Primeiramente, na internação, questionava-se sobre como foi descoberto, já que possuía uma história que o encobria. Foi sentenciado autor de tentativa de latrocínio, um dos atos infracionais de maior gravidade e com maior tempo de internação. Apresentou ansiedade com a internação, uma vez que necessitou abandonar as atividades que realizava. Referia ainda não conseguir "enturmar-se" (sic) já que não se sentia semelhante aos demais: não tinha históricos de outros atos infracionais, não sabia nenhuma informação sobre armas, não gostava de atividades, músicas e locais que os outros adolescentes preferiam. Durante sua internação recebia visitas eventuais da mãe e namorada.

Aceitou participar da psicoterapia "para ter alguém diferente com quem conversar e ajudar a terapeuta na pesquisa" (sic), não acreditando poder beneficiar-se. Desde o início se mostrou ativo e disposto a falar. As sessões iniciais foram marcadas por informações a cerca do ato infracional e a não compreensão sobre como conseguiram chegar ao seu nome frente ao ato realizado. Relatava o fato como se contando uma história, na mesma modulação de voz e sem alterações afetivas. Posteriormente, ao sentir-se afastado dos demais adolescentes por estar em um lugar que não "pertencia" (sic) passou a contar sobre as dificuldades em "adapta-se" (sic). Ainda, começou a trazer informações sobre atividades que realizava quando em liberdade e modo de se relacionar com familiares e conhecidos. Por ser bastante observador e inteligente conseguiu manter-se estável, respeitando a todos, sendo prestativo para atividades e educado na forma de falar e agir. Orgulhava-se de ser considerado bom aluno.

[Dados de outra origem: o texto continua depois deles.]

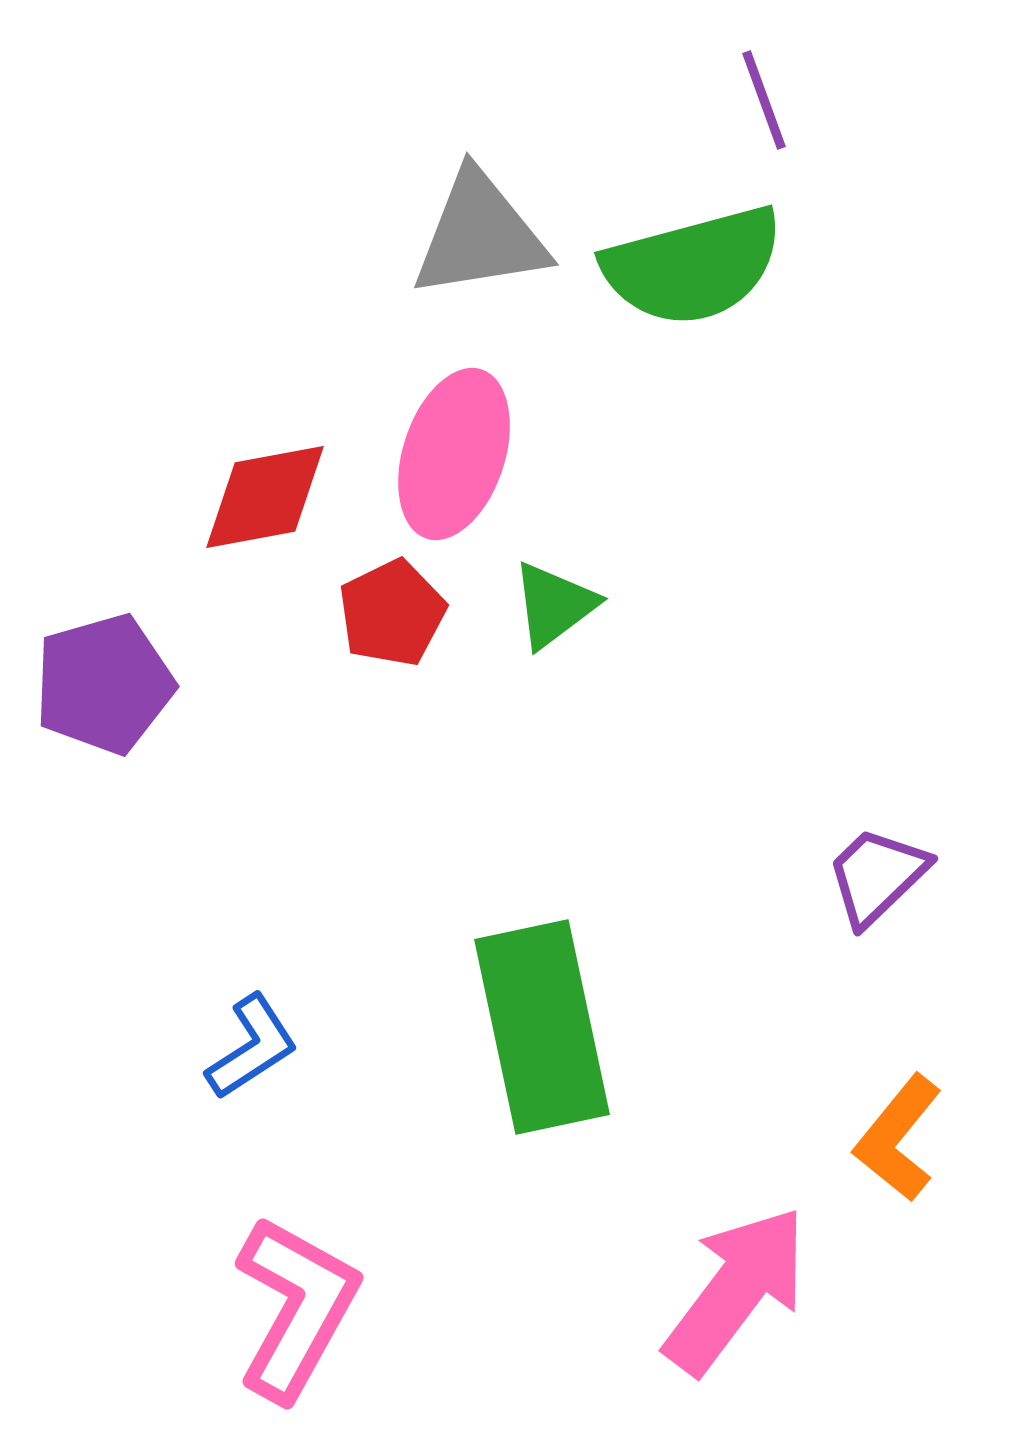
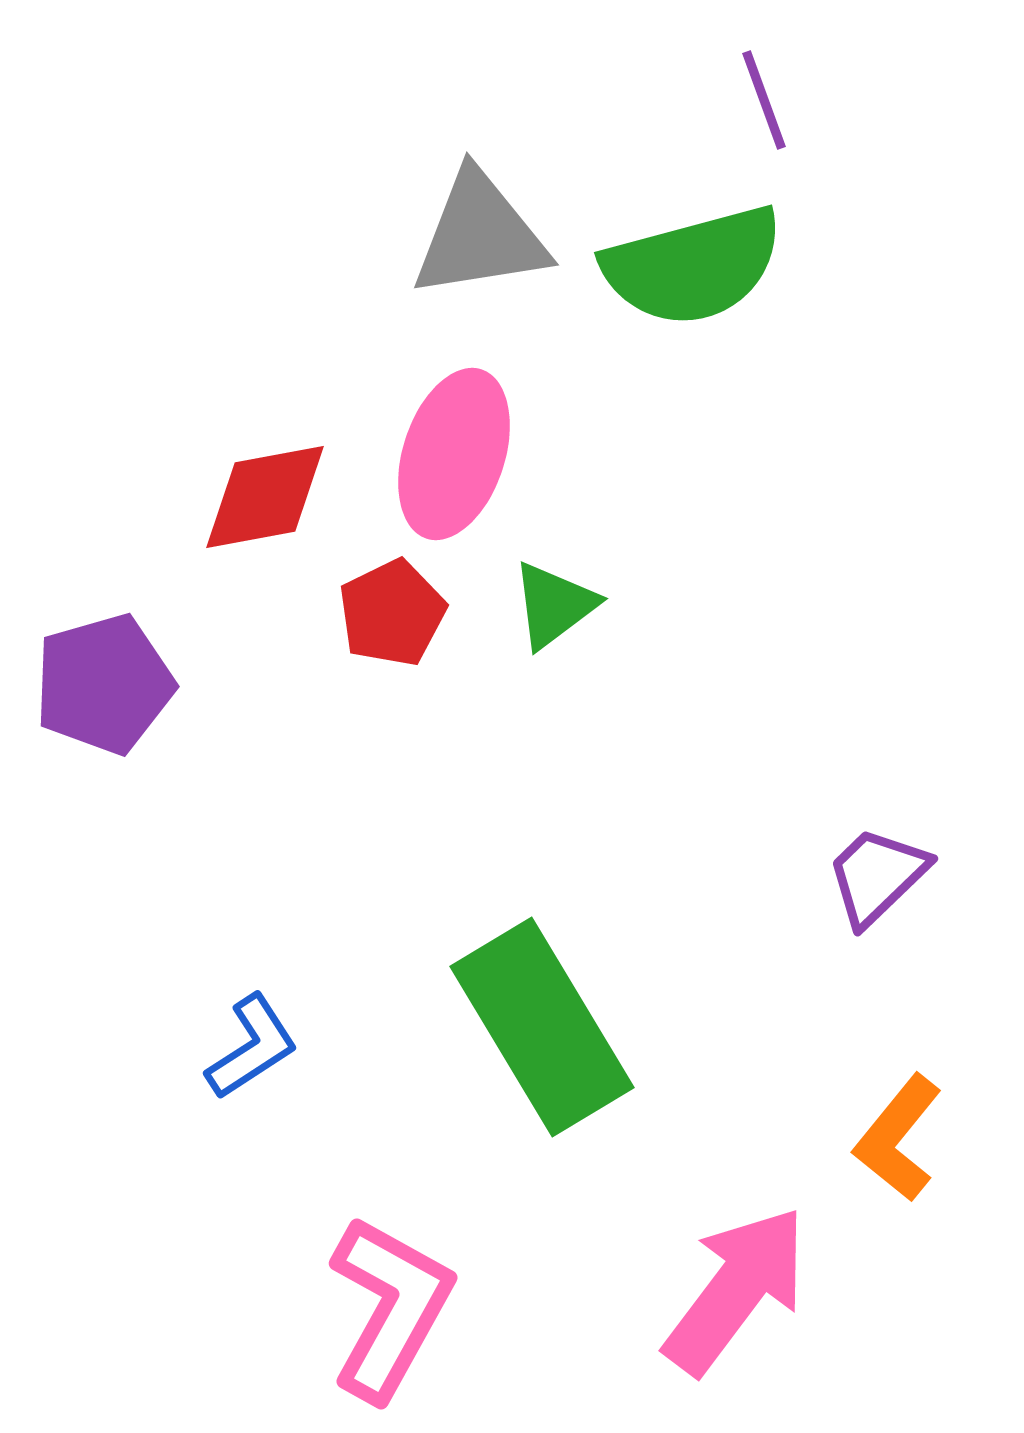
green rectangle: rotated 19 degrees counterclockwise
pink L-shape: moved 94 px right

Com o passar do tempo, vivenciando fato na instituição que o descontrolou, levando-o a realizar agressões verbais,trouxe relatos sobre o pai. Idealizou, por anos, um novo encontro com o mesmo que aconteceu quando tinha 12 anos de idade, cinco anos após o pai ter ido embora de casa. Comenta sobre seu planejamento, fantasias e ansiedade. Viajou para onde o pai residia, se encontraram na rodoviária. Expõe que apenas se cumprimentaram, sendo ignorado. Tal fato trouxe à tona o desamparo e abandono sentidos anteriormente, passando a nutrir raiva e ressentimento. A lembrança de falar sobre o pai era o único momento em que parecia desconsertado, agitado, respiração ofegante, aparentando muita raiva.

Sempre, ao falar sobre fatos como morte, sofrimento, doenças ou questões alegres mantinha a mesma aparência e tom de voz. Ao terminar namoro apenas relatou o acontecimento, não parecendo afetar-se. Em momentos da psicoterapia questionou-se sobre como ocorreu sua constituição e sua forma de agir,perguntandose o porquê não se importava com nada e ninguém. No entanto, via tal atributo como positivo, já que não sofria e poderia estar livre para qualquer tipo de escolha.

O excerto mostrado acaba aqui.